OpenACC compiler support is provided by latest versions of the PGI Compiler Suite, CAPS and Cray.


OpenACC Compilers

CAPS OpenACC Compiler

At ISC’12 in Hamburg, Germany, CAPS announced the 3.1.1 release of its HMPP Workbench compiler, and demonstrated the same OpenACC directives compiled to run on NVIDIA, AMD and Intel accelerators. Based on a common set of directives for C and Fortran languages, CAPS OpenACC Compiler lets you incrementally develop or port existing applications to Many-Core without the complexity associated with many-core programming. CAPS compilers now give programmers broad flexibility to accelerate applications on the hardware platform of their choice.

PGI Accelerator Compilers

PGI 2010 and later releases include the PGI Accelerator Fortran and C99 compilers supporting x64+NVIDIA systems running under Linux, Mac OS X and Windows. PGI introduced support for OpenACC directives with Release 2012 version 12.6 of the PGI Accelerator compilers Using PGI Accelerator™ compilers, programmers can accelerate applications on x64+accelerator platforms by adding OpenACC compiler directives to existing high-level standard-compliant Fortran and C programs and then recompiling with appropriate compiler options.

Execution Model

OpenACC targets a host-directed execution model where the sequential code runs on a conventional processor and computationally intensive parallel pieces of code are offloaded to the accelerator device (such as a GPU) under control of the host.The device executes parallel regions or kernels regions. Even in accelerator-targeted regions, the host must orchestrate the execution by allocating memory on the accelerator device, initiating data transfer, sending the code to the accelerator, passing arguments to the parallel region, queuing the device code, waiting for completion, transferring results back to the host, and deallocating memory. In most cases, the host can queue a sequence of operations to be executed on the device, one after the other.

Memory Model

The most significant difference between a host-only program and a host+accelerator program is that the memory on the accelerator may be completely separate from host memory. In the OpenACC model, data movement between the memories is implicit and managed by the compiler, based on directives from the programmer. Cashes are also managed by the compiler in a similar way. However, in order to effectively accelerate a given region of code, the programmer must be aware of memory bandwidth between the host memory and device memory, device memory size and any other characteristics of the potentially separate memories.

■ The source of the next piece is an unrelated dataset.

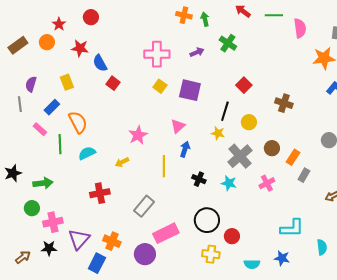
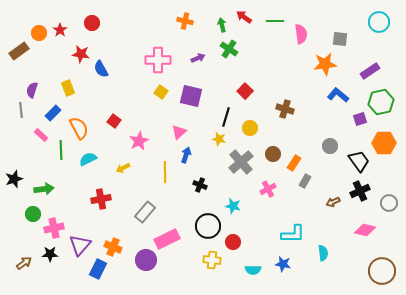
green arrow: (205, 19) -> (222, 25), moved
orange circle: (47, 42) -> (39, 33), moved
red square: (113, 83) -> (114, 121), moved
cyan star: (229, 183) -> (233, 206), moved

Runtime Library Definitions

To use OpenACC runtime library routines and datatypes:

  • C/C++: #include “openacc.h”
  • Fortran: use openacc or #include “openacc_lib.h”

OpenACC Directive Format

In C and C++, OpenACC directives are specified with the #pragma mechanism. The syntax of an OpenACC directive is

#pragma acc directive-name [clause [[,] clause]...] new-line 

In Fortran, OpenACC directives are specified in free-form source files as

$acc directive-name [clause [[,] clause]...]  

OpenACC pragmas

Parallel Construct

When the program encounters an accelerator parallel construct, gangs of workers are created to execute the accelerator parallel region. Once the gangs are created, the number of gangs and the number of workers in each gang remain constant for the duration of that parallel region. One worker in each gang begins executing the code in the structured block of the construct.

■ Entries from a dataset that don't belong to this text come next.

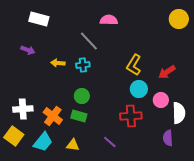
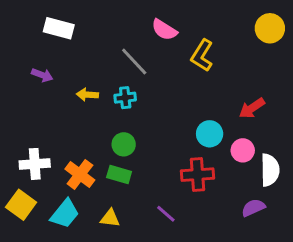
pink semicircle: (109, 20) -> (164, 30), turned -150
yellow L-shape: (134, 65) -> (202, 55), moved
purple semicircle: (168, 138) -> (253, 208), turned 70

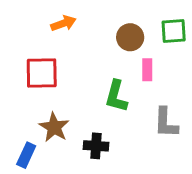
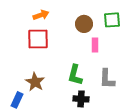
red square: (42, 73) -> (38, 39), moved
green L-shape: (116, 96) -> (75, 75), moved
black cross: (96, 146) -> (81, 99), moved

#pragma acc parallel [clause [[,] clause]...] new-line
                 structured block 
!$acc parallel [clause [[,] clause]...]
                 structured block

!$acc end parallel 

Kernels Construct

The compiler will break the code in the kernels region into a sequence of accelerator kernels. Typically, each loop nest will be a distinct kernel. When the program encounters a kernels construct, it will launch the sequence of kernels in order on the device. The number and configuration of gangs of workers and vector length may be different for each kernel.

#pragma acc kernels [clause [[,] clause]...] new-line

     	        structured block
!$acc kernels [clause [[,] clause]...]

       		structured block

!$acc end kernels

Data Construct

The data construct defines scalars, arrays and subarrays to be allocated in the device memory for the duration of the region, whether data should be copied from the host to the device memory upon region entry, and copied from the device to host memory upon region exit.

#pragma acc data [clause [[,] clause]...] new-line

     		structured block
!$acc data [clause [[,] clause]...]

                structured block

!$acc end data

Loop Construct

The OpenACC loop directive applies to a loop which must immediately follow this directive. The loop directive can describe what type of parallelism to use to execute the loop and declare loop-private variables and arrays and reduction operations.

#pragma acc loop [clause [[,] clause]...]new-line

                for loop
!$acc loop [clause [[,] clause]...]

          	do loop

Cache Directive

The cache directive may appear at the top of (inside of) a loop. It specifies array elements or subarrays that should be fetched into the highest level of the cache for the body of the loop.

#pragma acc cache ( list ) new-line 
!$acc cache ( list )

Declare Directive

A declare directive is used in the declaration section of a Fortran subroutine, function, or module, or following an variable declaration in C or C++. It can specify that a variable or array is to be allocated in the device memory for the duration of the implicit data region of a function, subroutine or program, and specify whether the data values are to be transferred from the host to the device memory upon entry to the implicit data region, and from the device to the host memory upon exit from the implicit data region. These directives create a visible device copy of the variable or array.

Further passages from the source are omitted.